For the love of science? Meet Marlene, she belong to the Institute of Microbiology and Hygiene, Campus Benjamin Franklin, Charité University Medicine, Berlin, Germany. She is a a parasitologist at her university,
From Science magazine, we learn the story of Marlene Thielecke, for many a horror story. The medical researcher who decided to let a sand flea live in her foot. Why? She wanted to answer a question:
Where, exactly, does the sand flea have sex? On the dusty ground, where it spends the first half of its life? Or already nestled snugly in its host—such as in a human foot—where it can suck the blood it needs to nourish its eggs?
Thielcke was already researching a disease, known as tungiasis, which often results from a sand flea infection. But, scientists don’t really know how the critters reproduce. So, “upon discovering a flea living in her foot, Thielecke – instead of reacting with the appropriate terror response – decided to study the creature, in the hopes it might help science.”
On her profile on Research Gate, the blonde, blue eyed says she is interested in capoeira and cycling. Her skills professional skills include Intervention studies, preventive medicine, randomized control trials, patient education, prevalence, risk factors and others. So is not like she didn’t know what she was doing! The New York Daily Mail, reported Thielecke was so fascinated by the parasite that she decided to keep the sand flea alive for two months. Marlene even took regular photos and kept a video diary of the flea living inside her, all in the name of science.

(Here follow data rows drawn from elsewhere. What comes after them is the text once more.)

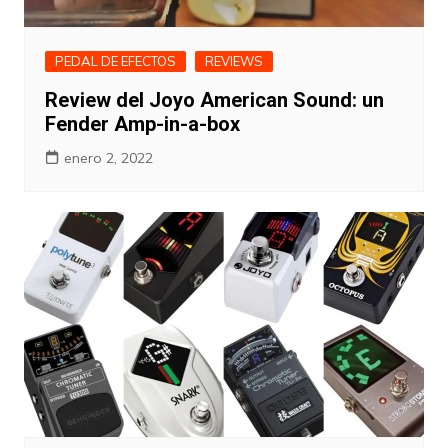
PEDAL DE EFECTOS
REVIEWS
Review del Joyo American Sound: un
Fender Amp-in-a-box
enero 2, 2022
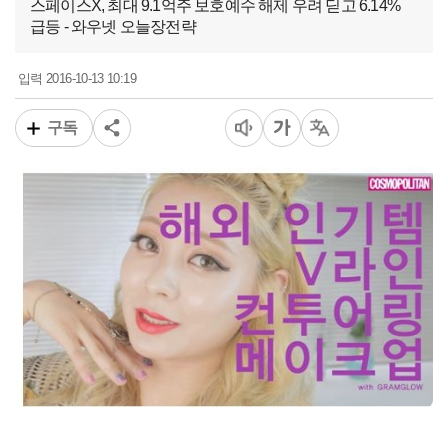
스페이스X, 최대 9.1억주 보호예수 해제 우려 딛고 6.14%
급등 - 와우넷 오늘장전략
2016-10-13 10:19
입력
구독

Marlene has written at least four articles about her work, including: “Regression of Severe Tungiasis-Associated Morbidity after Prevention of Re-Infestation: A Case Series from Rural Madagascar” “Prevention of tungiasis and tungiasis-associated morbidity using the plant-based repellent zanzarin: a randomized, controlled field study in rural madagascar” and “The fate of the embedded virgin sand flea Tunga penetrans: Hypothesis, self-experimentation and photographic sequence”
All of which we might not understand a word and even find it somewhat disgusting? But if we think about it, we should be thankful for passionate researchers like Marlene, who are courageous enough to go through this kind of craziness.